You can't compete when manufacturing in China and India are themselves in the midst of transitioning to automation as well, further driving down margins.

We need to be strategic about the industries we target with tariffs AND incentives, but also recognize that vast swathes of low margins low skill manufacturing and resource processing is never returning to the US unless we adopt the same kind of labor whitewashing practices Japan, Taiwan, and South Korea does [0][1]

[0] - https://www.nytimes.com/2024/06/25/world/asia/south-korea-li...

[1] - https://www.japantimes.co.jp/news/2019/03/29/national/probe-...

Spivak

We can't on-shore manufacturing because labor is expensive and automation is a pipedream. But also China and India are automating their manufacturing?

mschuster91

> There is no way to get around treating unskilled workers in this industry as expendables - even safety gear can destroy the margins in this industry.

Actually, there is. The way is called tariffs - an instrument to offset externalities like environment and labor protection dumping.

SR2Z

They will also make it so expensive to process e-waste that it would probably end up in a landfill.

alephnerd

Hypothetically yes, but in 2025 it is impossible to do so on critical minerals/REEs.

The entire processing chain's IP and production capacity is in Asia.

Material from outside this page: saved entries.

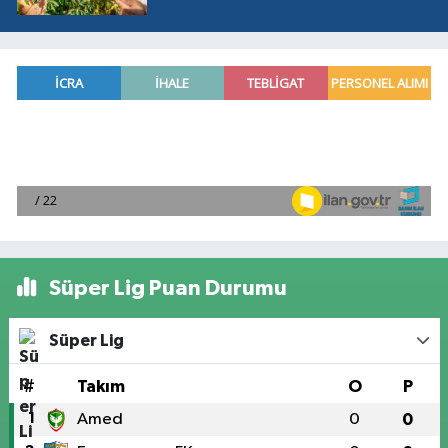
Süper Lig Puan Durumu
Süper Lig
#
Takım
O
P
1
Amed
0
0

Even in South Korea and Japan, workers in these industries are given third world safety protections with temp workers imported from Vietnam, Indonesia, and poorer areas of China, as was seen with the Hwaseong battery factory fire a couple months ago [0][1]

Throwing environmental and workers rights tariffs on REEs and e-waste processing means the upstream supply chain for the entirety of electronics, automotive, aerospace, and every other manufacturing industry is ground to a halt, and you have to depend on foreign countries anyhow but with even less leverage.